Learned this Week: AI Safety, Decarbonising Steel, Marshall McLuhan, Economics 'Nobel' Prize

w/c 2024-12-09

Dec 15, 2024

AI Safety

When it comes to AI safety, you're dealing with, broadly speaking, two dimensions. There is they manner of action: humans doing harm and computers doing harm. Then there is the method of harm, which is much broader and quite frankly full of scary unknown unknowns.

You're dealing with out-of-expectation harm. Humans are dangerous already. But in a sense we know broadly who the most dangerous organisations of humans are, and their abilities to do harm. And as such, we safeguard against them. The issue is that AI allows them to leap well past our estimation of their capabilities. People you're not paying attention to become way more dangerous because AI scales both their access to, and the speed at which they can action harmful knowledge. This means that a huge class of people can suddenly gain the means to do harm your safeguards are simply not ready. The same is even more true for the people you know to be dangerous.

In the case of computers, the general concern is that an autonomously dangerous AI system goes and does harm. Computers are already dangerous (see below), but we can monitor them and we can shut them down. The danger lies in them being able to greatly outscale our ability to monitor or shut them down. Thus the pros are generally concerned with ensuring that autonomous systems cannot escape notice and escape shutdown, generally by verifying that they are not deceiving the pros about their willingness and capability to do so.

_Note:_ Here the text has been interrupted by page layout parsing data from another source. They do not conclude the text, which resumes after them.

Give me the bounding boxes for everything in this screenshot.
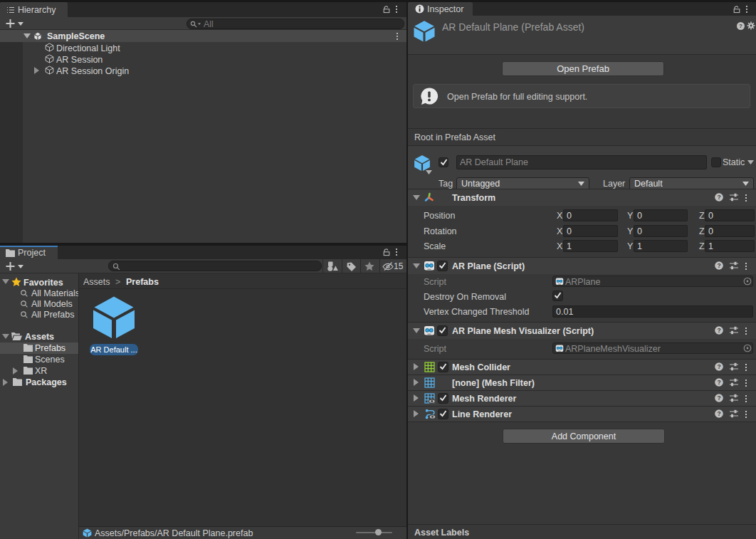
svg-text:?: ? [717, 394, 720, 402]
svg-text:?: ? [717, 410, 720, 417]
svg-text:?: ? [717, 262, 720, 269]
svg-text:?: ? [717, 327, 720, 334]
svg-text:?: ? [717, 363, 720, 370]
svg-text:?: ? [739, 23, 742, 29]
svg-text:?: ? [717, 194, 720, 201]
svg-text:?: ? [717, 379, 720, 386]
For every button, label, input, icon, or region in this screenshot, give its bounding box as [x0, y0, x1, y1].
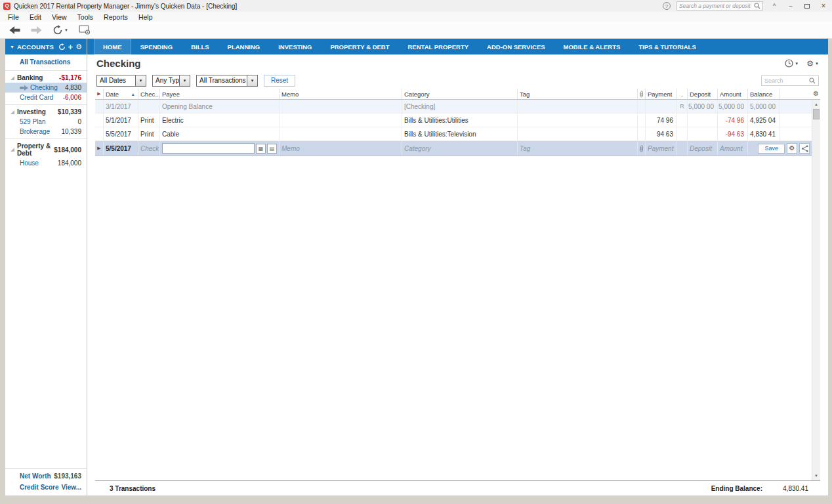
sidebar-item-checking[interactable]: Checking 4,830 — [5, 83, 87, 93]
column-category[interactable]: Category — [402, 89, 518, 99]
menu-edit[interactable]: Edit — [24, 13, 47, 21]
menu-reports[interactable]: Reports — [98, 13, 133, 21]
accounts-refresh-button[interactable] — [58, 43, 66, 51]
date-filter-select[interactable]: All Dates ▼ — [96, 75, 146, 87]
update-button[interactable]: ▼ — [52, 25, 68, 35]
tab-investing[interactable]: INVESTING — [269, 39, 321, 54]
forward-button[interactable] — [31, 26, 42, 34]
column-deposit[interactable]: Deposit — [688, 89, 718, 99]
accounts-settings-button[interactable]: ⚙ — [75, 43, 82, 51]
new-category-field[interactable]: Category — [402, 141, 518, 156]
payee-address-book-button[interactable]: ▤ — [267, 144, 277, 154]
payee-report-button[interactable]: ▦ — [256, 144, 266, 154]
accounts-collapse-icon[interactable]: ▼ — [10, 45, 14, 49]
transaction-settings-button[interactable]: ⚙ — [787, 143, 797, 154]
new-check-field[interactable]: Check # — [138, 141, 160, 156]
column-balance[interactable]: Balance — [748, 89, 780, 99]
restore-button[interactable] — [802, 1, 812, 10]
close-button[interactable]: ✕ — [818, 1, 829, 10]
help-icon[interactable]: ? — [663, 2, 671, 10]
tab-rental-property[interactable]: RENTAL PROPERTY — [399, 39, 478, 54]
sidebar-item-brokerage[interactable]: Brokerage 10,339 — [5, 127, 87, 136]
back-button[interactable] — [9, 26, 20, 34]
scrollbar-track[interactable]: ▲ ▼ — [812, 100, 820, 480]
column-payment[interactable]: Payment — [646, 89, 677, 99]
tab-mobile-alerts[interactable]: MOBILE & ALERTS — [554, 39, 630, 54]
menu-help[interactable]: Help — [133, 13, 158, 21]
scroll-down-button[interactable]: ▼ — [812, 471, 820, 480]
new-attachment-button[interactable] — [638, 141, 646, 156]
new-deposit-field[interactable]: Deposit — [688, 141, 718, 156]
scrollbar-thumb[interactable] — [813, 109, 820, 119]
register-columns-button[interactable]: ⚙ — [812, 89, 820, 100]
transaction-row[interactable]: 5/5/2017 Print Cable Bills & Utilities:T… — [95, 127, 812, 141]
new-payment-field[interactable]: Payment — [646, 141, 677, 156]
collapse-window-button[interactable]: ^ — [769, 1, 780, 10]
tab-spending[interactable]: SPENDING — [131, 39, 182, 54]
sidebar-group-property-debt[interactable]: Property & Debt $184,000 — [5, 141, 87, 158]
search-icon[interactable] — [809, 77, 816, 84]
scrollbar-space[interactable] — [812, 119, 820, 471]
account-balance: 0 — [77, 118, 81, 125]
new-clr-cell — [677, 141, 688, 156]
sidebar-item-house[interactable]: House 184,000 — [5, 158, 87, 168]
sidebar-group-investing[interactable]: Investing $10,339 — [5, 107, 87, 117]
dropdown-caret-icon[interactable]: ▼ — [135, 75, 146, 86]
transaction-row[interactable]: 5/1/2017 Print Electric Bills & Utilitie… — [95, 114, 812, 127]
sidebar-item-529-plan[interactable]: 529 Plan 0 — [5, 117, 87, 127]
credit-score-view-link[interactable]: View... — [61, 484, 81, 491]
menu-file[interactable]: File — [3, 13, 24, 21]
sidebar-group-banking[interactable]: Banking -$1,176 — [5, 73, 87, 83]
column-memo[interactable]: Memo — [280, 89, 402, 99]
sidebar-item-credit-card[interactable]: Credit Card -6,006 — [5, 93, 87, 102]
column-clr[interactable]: . — [677, 89, 688, 99]
column-date[interactable]: Date▲ — [104, 89, 138, 99]
minimize-button[interactable]: – — [785, 1, 796, 10]
new-tag-field[interactable]: Tag — [518, 141, 638, 156]
tab-planning[interactable]: PLANNING — [218, 39, 270, 54]
new-transaction-row[interactable]: ▶ 5/5/2017 Check # ▦ ▤ Memo Category — [95, 141, 812, 156]
net-worth-row[interactable]: Net Worth $193,163 — [5, 471, 87, 482]
split-transaction-button[interactable] — [799, 143, 810, 154]
scroll-up-button[interactable]: ▲ — [812, 100, 820, 109]
transaction-row[interactable]: 3/1/2017 Opening Balance [Checking] R 5,… — [95, 100, 812, 114]
tab-home[interactable]: HOME — [94, 39, 131, 54]
register-search-input[interactable] — [764, 77, 807, 84]
group-collapse-icon[interactable] — [10, 76, 14, 80]
register-actions-button[interactable]: ⚙ ▼ — [806, 60, 819, 68]
global-search-input[interactable] — [679, 3, 754, 9]
tab-add-on-services[interactable]: ADD-ON SERVICES — [478, 39, 554, 54]
reset-filters-button[interactable]: Reset — [264, 75, 295, 87]
column-payee[interactable]: Payee — [160, 89, 280, 99]
search-icon[interactable] — [754, 3, 760, 9]
update-dropdown-caret-icon[interactable]: ▼ — [64, 28, 68, 32]
tab-tips-tutorials[interactable]: TIPS & TUTORIALS — [629, 39, 705, 54]
menu-tools[interactable]: Tools — [72, 13, 99, 21]
customize-toolbar-button[interactable] — [79, 25, 91, 35]
sidebar-item-all-transactions[interactable]: All Transactions — [5, 57, 87, 68]
new-memo-field[interactable]: Memo — [280, 141, 402, 156]
type-filter-select[interactable]: Any Type ▼ — [152, 75, 190, 87]
tab-bills[interactable]: BILLS — [182, 39, 218, 54]
add-account-button[interactable]: + — [68, 42, 73, 52]
transactions-filter-select[interactable]: All Transactions ▼ — [196, 75, 258, 87]
new-payee-input[interactable] — [162, 143, 255, 154]
column-amount[interactable]: Amount — [718, 89, 748, 99]
column-check-number[interactable]: Chec... — [138, 89, 160, 99]
new-date-field[interactable]: 5/5/2017 — [104, 141, 138, 156]
column-tag[interactable]: Tag — [518, 89, 638, 99]
credit-score-row[interactable]: Credit Score View... — [5, 482, 87, 493]
group-collapse-icon[interactable] — [10, 110, 14, 114]
menu-view[interactable]: View — [47, 13, 72, 21]
save-button[interactable]: Save — [758, 144, 785, 154]
account-balance: -6,006 — [63, 94, 81, 101]
register-empty-area[interactable] — [95, 156, 812, 480]
reminders-menu-button[interactable]: ▼ — [785, 59, 799, 68]
dropdown-caret-icon[interactable]: ▼ — [179, 75, 190, 86]
dropdown-caret-icon[interactable]: ▼ — [247, 75, 257, 86]
cell-attachment — [638, 100, 646, 113]
group-collapse-icon[interactable] — [10, 148, 14, 152]
new-amount-field[interactable]: Amount — [718, 141, 748, 156]
tab-property-debt[interactable]: PROPERTY & DEBT — [321, 39, 398, 54]
account-balance: 4,830 — [65, 84, 81, 91]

It should generally be noted that in most cases, it is easier to do damage than to prevent it. Which means that even in cases where we can prevent runaway damage, the availability of AI greatly scales the latent degree of potential harm. So not only are there numerically more potential sources of harm (assisted humans or autonomous computers), but the degree of harm per attack also jumps up a class. Multiplied together, that creates a lot of harm in potentia.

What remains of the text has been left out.